Strawberry Cupcake Recipe
So how about incorporating it into some cake batter then? I was not sure about the ratio between the other ingredients since I didn’t know how they would all react to the jam once baking. I started off using a classic pound cake recipe and adjusted some stuff along the way. But I got it right from the start: the cupcakes are extremely light, airy and fluffy. And that strawberry flavor? Hmmm you will definitely be surprised…
- 2 oz unsalted butter (55 g)
- 2 oz caster sugar (55 g)
- 3,5 oz self-raising flour (100 g), sifted
- 5 oz strawberry jam (140 g)
- 4 tbsp cream cheese
- 1 tbsp icing sugar
- 5 drops red food coloring
- 1 medium egg
- Place the butter over medium heat until melted. Then let the melted butter cool down for some minutes and pour it in a large mixing bowl. Add the egg.

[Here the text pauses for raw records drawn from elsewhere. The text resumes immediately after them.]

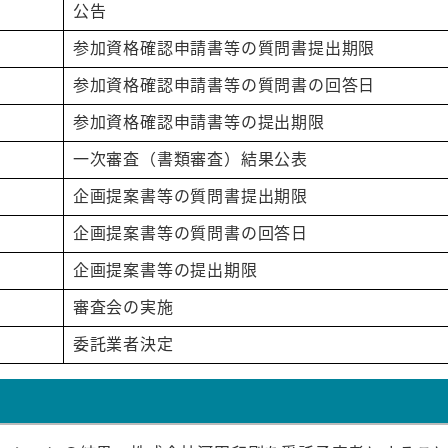
公告
参加資格確認申請書等の質問書提出期限
参加資格確認申請書等の質問書の回答日
参加資格確認申請書等の提出期限
一次審査（書類審査）結果公表
企画提案書等の質問書提出期限
企画提案書等の質問書の回答日
企画提案書等の提出期限
審査会の実施
委託業者決定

- Whisk the butter and eggs well until foamy. Then add the caster sugar and strawberry jam (keep a tablespoon of the jam aside for the frosting).

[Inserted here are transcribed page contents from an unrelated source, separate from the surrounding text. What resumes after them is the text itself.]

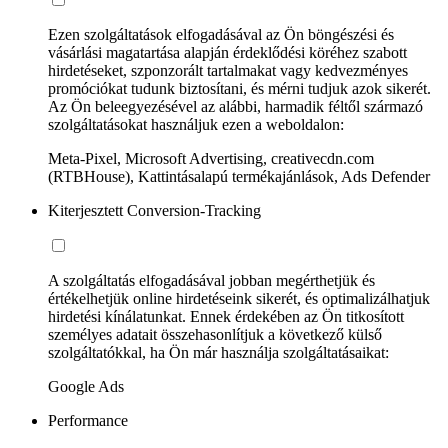
Ezen szolgáltatások elfogadásával az Ön böngészési és
vásárlási magatartása alapján érdeklődési köréhez szabott
hirdetéseket, szponzorált tartalmakat vagy kedvezményes
promóciókat tudunk biztosítani, és mérni tudjuk azok sikerét.
Az Ön beleegyezésével az alábbi, harmadik féltől származó
szolgáltatásokat használjuk ezen a weboldalon:
Meta-Pixel, Microsoft Advertising, creativecdn.com
(RTBHouse), Kattintásalapú termékajánlások, Ads Defender
Kiterjesztett Conversion-Tracking
A szolgáltatás elfogadásával jobban megérthetjük és
értékelhetjük online hirdetéseink sikerét, és optimalizálhatjuk
hirdetési kínálatunkat. Ennek érdekében az Ön titkosított
személyes adatait összehasonlítjuk a következő külső
szolgáltatókkal, ha Ön már használja szolgáltatásaikat:
Google Ads
Performance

- Stir the mixture well. Then add the sifted flour and season with a pinch of salt.
- Beat until you get a rather thick cake batter. Add 3 drops of red food coloring.
- Stir the batter well. Line a cupcake oven tray with paper cupcake casings. Then fill each of them with 2 tablespoons of the pink batter.
- Place the tray in a preheated oven at 320°F (160°C) and bake the cupcakes for 30 minutes until fully risen. Insert a toothpick, it should come out clean. In the meantime make the frosting. Beat the icing sugar and the cream cheese together. Then add the rest of the red food coloring.
- Beat the cream cheese again. Then add the rest of the strawberry jam you kept aside.
- Stir well. Then remove the freshly baked cupcakes from the hot oven and let them cool fully.
- Transfer the cream cheese frosting to a piping bag and garnish the cupcakes with it. Sprinkle with extra caster sugar if you like. Then serve at room temperature.